Let’s talk about your medications!

Good communication in healthcare is perhaps most important when it comes to messages around medication management, with miscommunication and breakdowns in conveying information having potentially serious consequences for the patient.

The authors of an article recently published in the Medical Journal of Australia’s Perspectives series support this notion, revealing that when it comes to medication management of older people, clear communication is even more important.

With older people often having complicated medication schedules, the researchers say communication breakdowns between the healthcare services they require may put them at risk of medication-related problems and hospitalisation.

Medication miscommunication, they add, may lead to patients not being fully informed about their medications or having the opportunity to ask required questions.

They say conversations about medications are needed more frequently, with more family involvement, while communication around medication also needs to be better tailored to what the individual patient needs to understand and remember.

Lead author Professor Elizabeth Manias, from the Centre for Quality and Patient Safety Research at Deakin University, and her colleagues say older patients are likely to have complex medication regimens that need to be carefully managed as they move across and within diverse settings, “including primary care, acute care, geriatric rehabilitation, and aged care facilities” and involving different health professionals across specialties.

“Discussions with older patients and families are often not prioritised across transitions of care.
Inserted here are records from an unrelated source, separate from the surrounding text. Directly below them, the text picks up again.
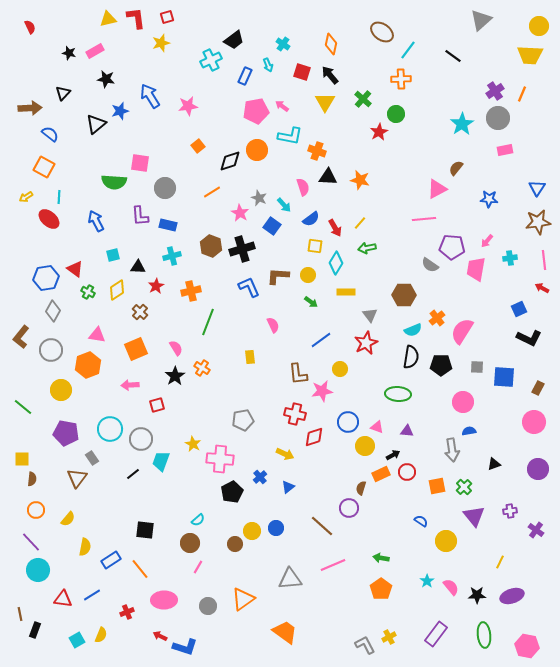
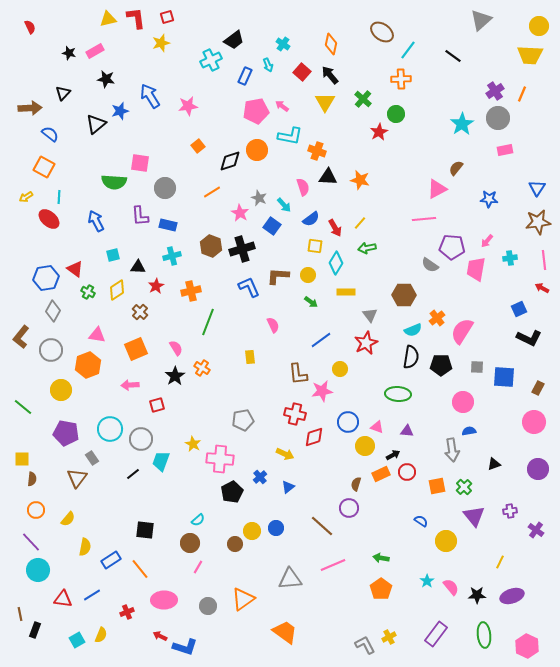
red square at (302, 72): rotated 24 degrees clockwise
brown semicircle at (361, 488): moved 5 px left, 4 px up
pink hexagon at (527, 646): rotated 15 degrees clockwise
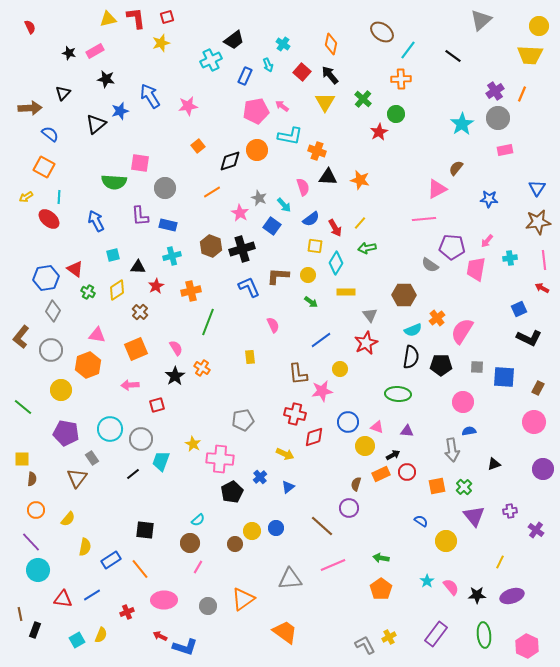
purple circle at (538, 469): moved 5 px right
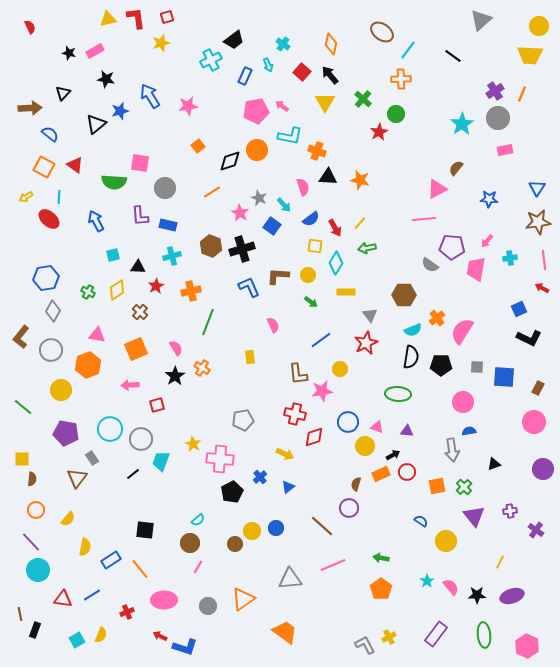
red triangle at (75, 269): moved 104 px up
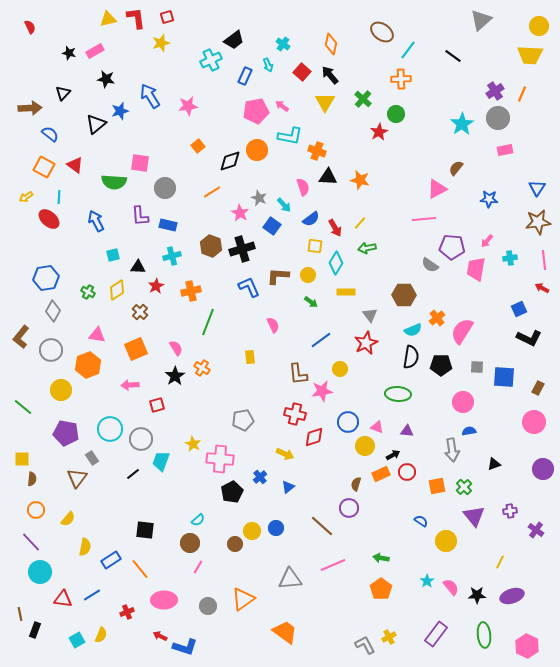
cyan circle at (38, 570): moved 2 px right, 2 px down
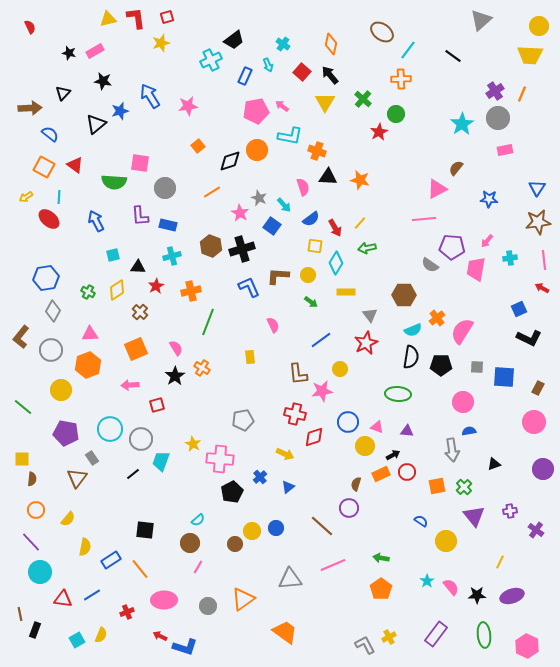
black star at (106, 79): moved 3 px left, 2 px down
pink triangle at (97, 335): moved 7 px left, 1 px up; rotated 12 degrees counterclockwise
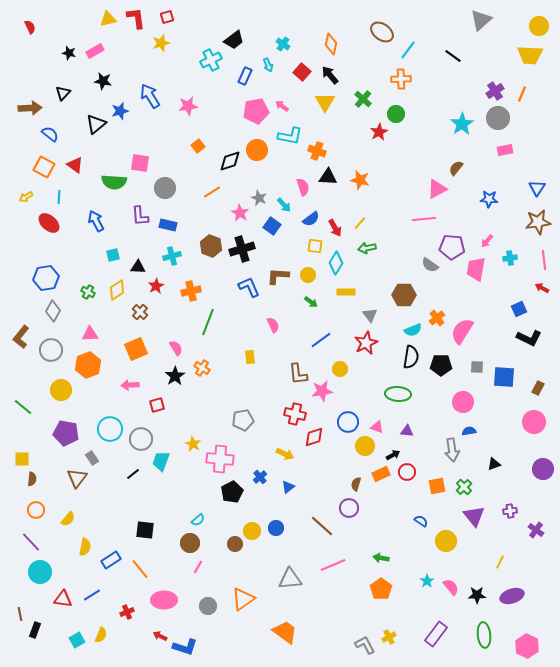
red ellipse at (49, 219): moved 4 px down
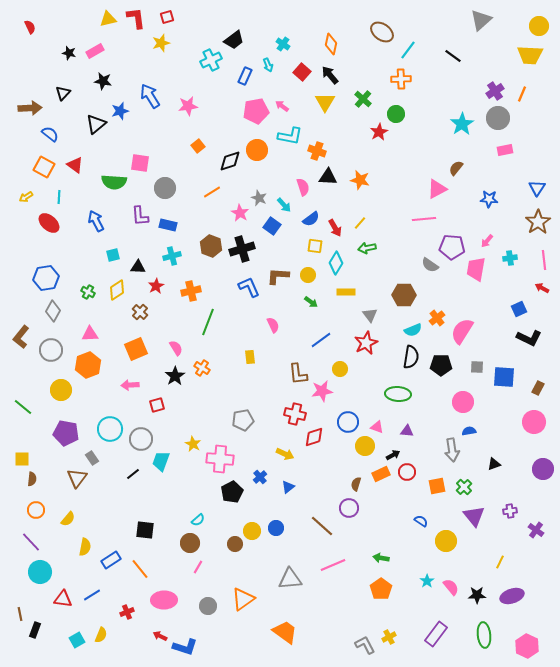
brown star at (538, 222): rotated 25 degrees counterclockwise
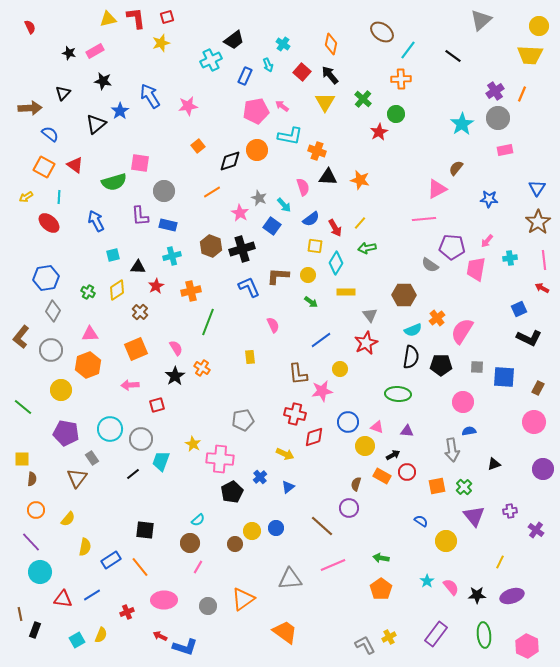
blue star at (120, 111): rotated 18 degrees counterclockwise
green semicircle at (114, 182): rotated 20 degrees counterclockwise
gray circle at (165, 188): moved 1 px left, 3 px down
orange rectangle at (381, 474): moved 1 px right, 2 px down; rotated 54 degrees clockwise
orange line at (140, 569): moved 2 px up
Instead, fleeting conversations take place at irregular time points and for short periods just before or after transfers,” Professor Manias and colleagues wrote.

“These conversations are rarely organised in a goal-directed way where medication communication is conveyed accurately, clearly, and comprehensively.

“The impact of fleeting conversations is that even if medication information is conveyed, patients and families may not be involved in key decisions about newly prescribed, ceased or changed medications, or may not voice their concerns and preferences about the medication regimen.

“There is a lack of recognition that ‘the one person who remains constant is the patient, who has the most to lose in a disconnected health system’.”

How to ensure clear communication 

Professor Manias and colleagues recommend the following principles:

  • Communication about medication should occur throughout the duration of older patients’ care, rather than being limited to particular time points.
  • Families should be included in medication communication at every opportunity, rather than waiting until medication counselling occurs just before hospital discharge or just before completing a primary care consultation.
  • Communication needs to be tailored to each patient’s ability to comprehend, with clear, easy-to-understand language, using resources including diagrams, photographs of medications, audio and video recorded materials, simulations and patient case scenarios.
  • Doctors, nurses, pharmacists and other health professionals need to acknowledge they all have important roles in communicating with each other about medication across transitions of care.
  • Health professionals need to regularly seek outpatient and family priorities and preferences, especially if medication changes are made. Older patients and families should be encouraged to ask questions.
  • Shared decision-making should be supported by communicating with patients and their families about the current medications they take, the consequences that may occur if medications are not consumed, the time when these are reviewed to decide if they will be continued, and the person who conducts the review.
  • In facilitating informed consent to prescribing medications, decision aids can be helpful. Their use should be documented in medical records for future retrieval.

“Fostering engagement among older patients and families and creating opportunities for decision making about medications are crucial for improved safety and quality across transitions of care,” Professor Manias and colleagues wrote.

“Challenging fleeting conversations is key to reducing the risk of medication-related problems and patient harm.”